- [Assigned task]:
Whatever appears in the records, retype it exactly, except for the pictures.

Extracted page text data
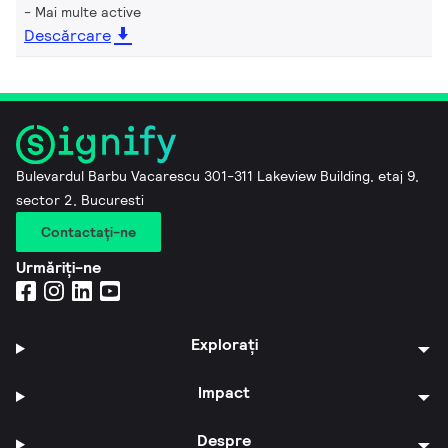
Mai multe active
Descărcare
Bulevardul Barbu Vacarescu 301-311 Lakeview Building, etaj 9,
sector 2, Bucuresti
Contactaţi-ne
Urmăriți-ne
Explorați
Impact
Despre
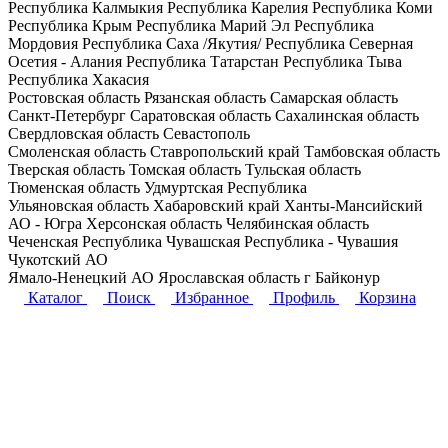
Республика Калмыкия
Республика Карелия
Республика Коми
Республика Крым
Республика Марий Эл
Республика
Мордовия
Республика Саха /Якутия/
Республика Северная
Осетия - Алания
Республика Татарстан
Республика Тыва
Республика Хакасия
Ростовская область
Рязанская область
Самарская область
Санкт-Петербург
Саратовская область
Сахалинская область
Свердловская область
Севастополь
Смоленская область
Ставропольский край
Тамбовская область
Тверская область
Томская область
Тульская область
Тюменская область
Удмуртская Республика
Ульяновская область
Хабаровский край
Ханты-Мансийский
АО - Югра
Херсонская область
Челябинская область
Чеченская Республика
Чувашская Республика - Чувашия
Чукотский АО
Ямало-Ненецкий АО
Ярославская область
г Байконур
Каталог
Поиск
Избранное
Профиль
Корзина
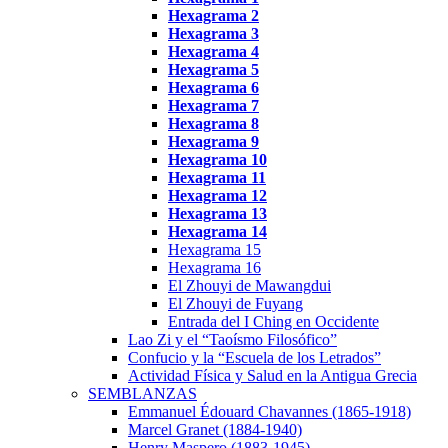
Hexagrama
2
Hexagrama
3
Hexagrama 4
Hexagrama 5
Hexagrama 6
Hexagrama 7
Hexagrama 8
Hexagrama 9
Hexagrama 10
Hexagrama
11
Hexagrama
12
Hexagrama 13
Hexagrama 14
Hexagrama 15
Hexagrama 16
El Zhouyi de Mawangdui
El Zhouyi de Fuyang
Entrada del I Ching en Occidente
Lao Zi y el “Taoísmo Filosófico”
Confucio y la “Escuela de los Letrados”
Actividad Física y Salud en la Antigua Grecia
SEMBLANZAS
Emmanuel Édouard Chavannes (1865-1918)
Marcel Granet (1884-1940)
Henry Maspero (1883-1945)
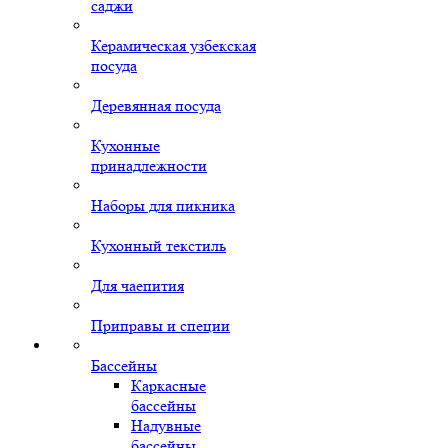
саджи
Керамическая узбекская
посуда
Деревянная посуда
Кухонные
принадлежности
Наборы для пикника
Кухонный текстиль
Для чаепития
Приправы и специи
Бассейны
Каркасные
бассейны
Надувные
бассейны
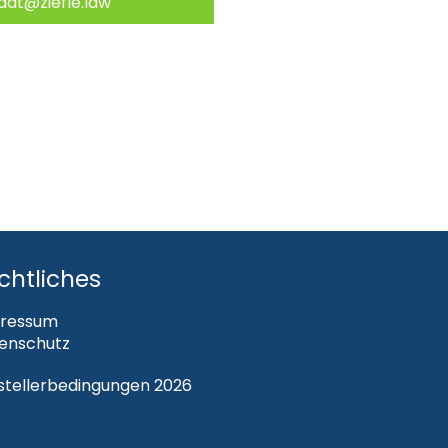
adt@ziefle.law
chtliches
ressum
enschutz
steller­bedingungen 2026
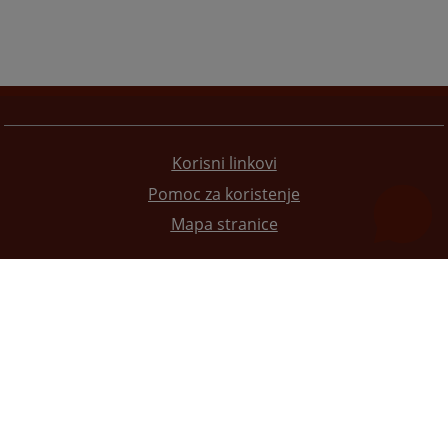
Korisni linkovi
Pomoc za koristenje
Mapa stranice
Redizajn web stranice je finansirala Evropska unija. Za njen sadržaj isključivo je odgovorno
Visoko sudsko i tužilačko vijeće BiH i ona ne odražava nužno stavove Evropske unije.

- [Solution]:
Mai multe active
Descărcare
Bulevardul Barbu Vacarescu 301-311 Lakeview Building, etaj 9,
sector 2, Bucuresti
Contactaţi-ne
Urmăriți-ne
Explorați
Impact
Despre
Республика Калмыкия
Республика Карелия
Республика Коми
Республика Крым
Республика Марий Эл
Республика
Мордовия
Республика Саха /Якутия/
Республика Северная
Осетия - Алания
Республика Татарстан
Республика Тыва
Республика Хакасия
Ростовская область
Рязанская область
Самарская область
Санкт-Петербург
Саратовская область
Сахалинская область
Свердловская область
Севастополь
Смоленская область
Ставропольский край
Тамбовская область
Тверская область
Томская область
Тульская область
Тюменская область
Удмуртская Республика
Ульяновская область
Хабаровский край
Ханты-Мансийский
АО - Югра
Херсонская область
Челябинская область
Чеченская Республика
Чувашская Республика - Чувашия
Чукотский АО
Ямало-Ненецкий АО
Ярославская область
г Байконур
Каталог
Поиск
Избранное
Профиль
Корзина
Hexagrama
2
Hexagrama
3
Hexagrama 4
Hexagrama 5
Hexagrama 6
Hexagrama 7
Hexagrama 8
Hexagrama 9
Hexagrama 10
Hexagrama
11
Hexagrama
12
Hexagrama 13
Hexagrama 14
Hexagrama 15
Hexagrama 16
El Zhouyi de Mawangdui
El Zhouyi de Fuyang
Entrada del I Ching en Occidente
Lao Zi y el “Taoísmo Filosófico”
Confucio y la “Escuela de los Letrados”
Actividad Física y Salud en la Antigua Grecia
SEMBLANZAS
Emmanuel Édouard Chavannes (1865-1918)
Marcel Granet (1884-1940)
Henry Maspero (1883-1945)
саджи
Керамическая узбекская
посуда
Деревянная посуда
Кухонные
принадлежности
Наборы для пикника
Кухонный текстиль
Для чаепития
Приправы и специи
Бассейны
Каркасные
бассейны
Надувные
бассейны
adt@ziefle.law
chtliches
ressum
enschutz
steller­bedingungen 2026
Korisni linkovi
Pomoc za koristenje
Mapa stranice
Redizajn web stranice je finansirala Evropska unija. Za njen sadržaj isključivo je odgovorno
Visoko sudsko i tužilačko vijeće BiH i ona ne odražava nužno stavove Evropske unije.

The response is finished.